La pandemia del coronavirus llegó de la noche a la mañana. Hasta entonces, todos vivíamos una vida más o menos normal. Muchas personas mayores, se preguntan: ¿y porqué todo esto? ¿qué es lo que está pasando? ¿yo también me voy a morir? Incluso hay personas que, por la incertidumbre a la situación actual, se preparan para su partida.

Vivimos tiempos muy difíciles, pero más difícil está siendo para nuestros mayores. Muchos expresan sentirse solos, abandonados e incluso pasan horas llorando.

A nuestros mayores, se les ha prohibido de sus actividades más esenciales y básicas de la vida: ir a comprar, salir a pasear, ir a casa para ordenar su propia vida. Nuestros mayores se sienten controlados y sin libertad. 

Echo de menos a mis padres

El primer paso para el bienestar de una persona, es darse cuenta primero de una situación en concreto para poder tomar decisiones.  Nos están quitando un derecho tan fundamental como es el de abrazar y tener contacto físico con nuestro núcleo familiar. Antes de la pandemia, nuestros mayores dentro de lo que cabe estaban bien cuidados. El trabajo que hacéis como familiares, aunque no lo parezca es muy importante. En este tiempo los ancianos han notado mucho la ausencia de sus familiares y el control diario de sus necesidades más básicas de su vida diaria.

Muchas personas mayores, prefieren beber agua de botella y no de grifo.
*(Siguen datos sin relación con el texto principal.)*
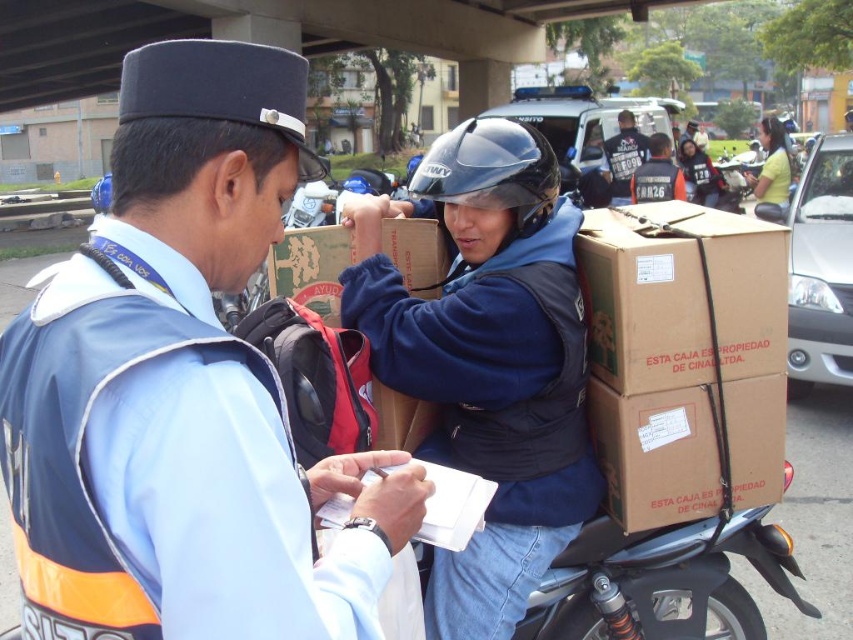 Can you confirm if black matte helmet at center is shorter than yellow matte shirt at upper right?

Yes.

Locate an element on the screen. Image resolution: width=853 pixels, height=640 pixels. black matte helmet at center is located at coordinates (x=491, y=172).

Is point (525, 160) behind point (769, 188)?

No, (525, 160) is in front of (769, 188).

Find the location of a particular element. The width and height of the screenshot is (853, 640). black matte helmet at center is located at coordinates (491, 172).

Does blue uniform at center appear over brown cardboard box at center?

No.

Does blue uniform at center appear on the right side of brown cardboard box at center?

No, blue uniform at center is not to the right of brown cardboard box at center.

Locate an element on the screen. blue uniform at center is located at coordinates (183, 388).

Where is `blue uniform at center`? This screenshot has height=640, width=853. blue uniform at center is located at coordinates (183, 388).

You are a GUI agent. You are given a task and a screenshot of the screen. Output one action in this format:
    pyautogui.click(x=<x>, y=<y>)
    Task: Click on the blue uniform at center
    The height and width of the screenshot is (640, 853).
    Given the screenshot: What is the action you would take?
    pyautogui.click(x=183, y=388)

Is point (135, 77) closer to viewer compared to point (459, 177)?

Yes, point (135, 77) is in front of point (459, 177).

Locate an element on the screen. The width and height of the screenshot is (853, 640). blue uniform at center is located at coordinates (183, 388). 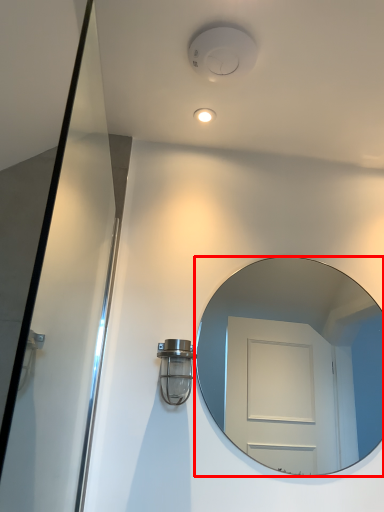 Question: From the image's perspective, considering the relative positions of mirror (annotated by the red box) and light fixture in the image provided, where is mirror (annotated by the red box) located with respect to the staircase?

Choices:
 (A) below
 (B) above

Answer: (B) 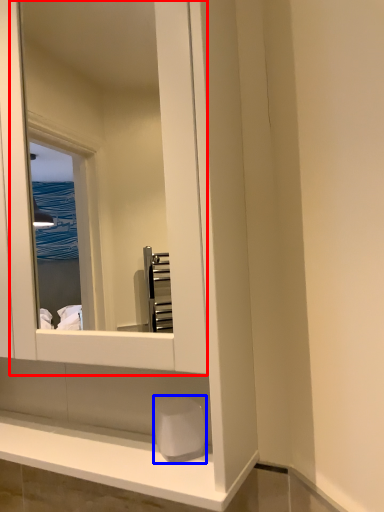 Question: Among these objects, which one is nearest to the camera, mirror (highlighted by a red box) or soap (highlighted by a blue box)?

Choices:
 (A) mirror
 (B) soap

Answer: (A) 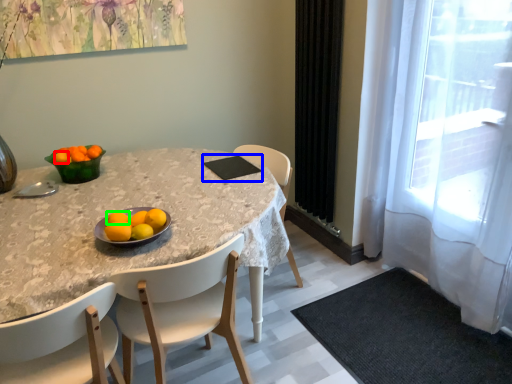 Question: Which is farther away from tangerine (highlighted by a red box)? pad (highlighted by a blue box) or orange (highlighted by a green box)?

Choices:
 (A) pad
 (B) orange

Answer: (A) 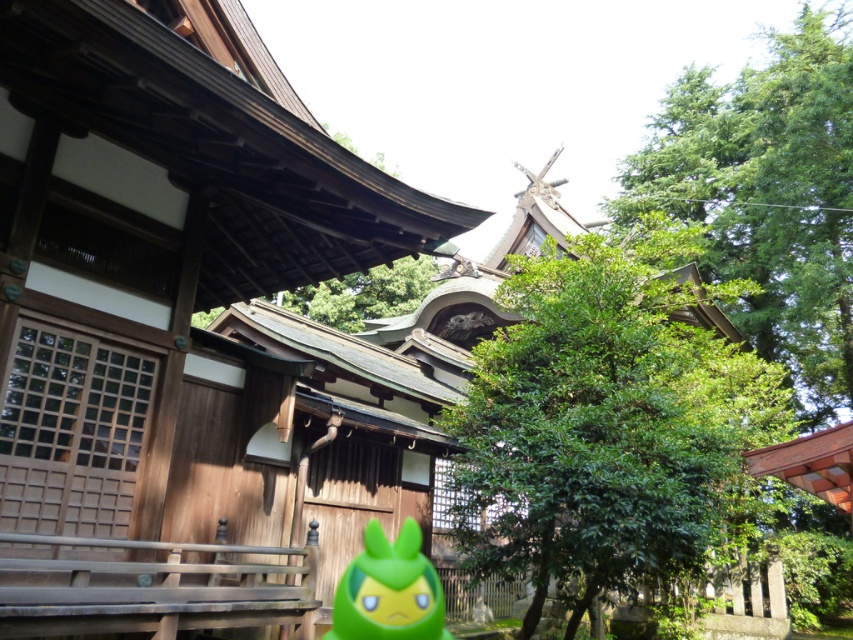 Question: Does green leafy tree at center appear under green leafy tree at upper right?

Choices:
 (A) yes
 (B) no

Answer: (A)

Question: Estimate the real-world distances between objects in this image. Which object is closer to the green rubber toy at center?

Choices:
 (A) green leafy tree at center
 (B) green leafy tree at upper right

Answer: (A)

Question: Which point is farther to the camera?

Choices:
 (A) (703, 218)
 (B) (415, 570)
 (C) (646, 369)

Answer: (A)

Question: Is the position of green leafy tree at upper right more distant than that of green rubber toy at center?

Choices:
 (A) yes
 (B) no

Answer: (A)

Question: Does green leafy tree at center have a larger size compared to green leafy tree at upper right?

Choices:
 (A) no
 (B) yes

Answer: (A)

Question: Estimate the real-world distances between objects in this image. Which object is farther from the green rubber toy at center?

Choices:
 (A) green leafy tree at center
 (B) green leafy tree at upper right

Answer: (B)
Antes de la situación actual, esa necesidad estaba cubierta por los mismos familiares, pero desde el inicio de la pandemia, las familias no pueden ir a visitar a sus mayores ni comprarles lo básico para vivir.

Si echa de menos a sus padres, deberá tomar decisiones y hacer balance sobre si los cuidados que recibe son correctos o no lo son. Tener a sus padres en buenas manos, le hará sentir bien y tranquilo, pero, además, usted y los suyos volverán a recuperar la salud.

Ansiedad depresión

Desde el inicio de la pandemia, son muchas las personas mayores e incluso personas jóvenes que padecen de ansiedad y depresión. ¿Cómo aliviar la ansiedad y la depresión? Dedique tiempo a sus aficiones, a hacer lo que más le gusta. Recuerda que hemos venido a este mundo a cumplir con nuestra misión. Aunque parezca mentira, dedicar tiempo a lo que nos apasiona, alivia mucho tanto la ansiedad como la depresión y nos hace sentir mucho mejor.

Para la persona mayor es recomendable dedicar tiempo a hacer actividades tales son: lectura, juegos de mesa, salir a pasear por el barrio, escuchar música. Sinceramente la tele no aporta nada positivo, es más, aumenta el estrés y por ende nuestra calidad de vida disminuye.

Desde Cuidadora Salomé, le aconsejamos:  piensen en su bienestar y en mejorar la calidad de vida de nuestros mayores y la de vosotros como familiares, haciendo actividades que potencien el autoaprendizaje y la autonomía, para vivir una vida plena.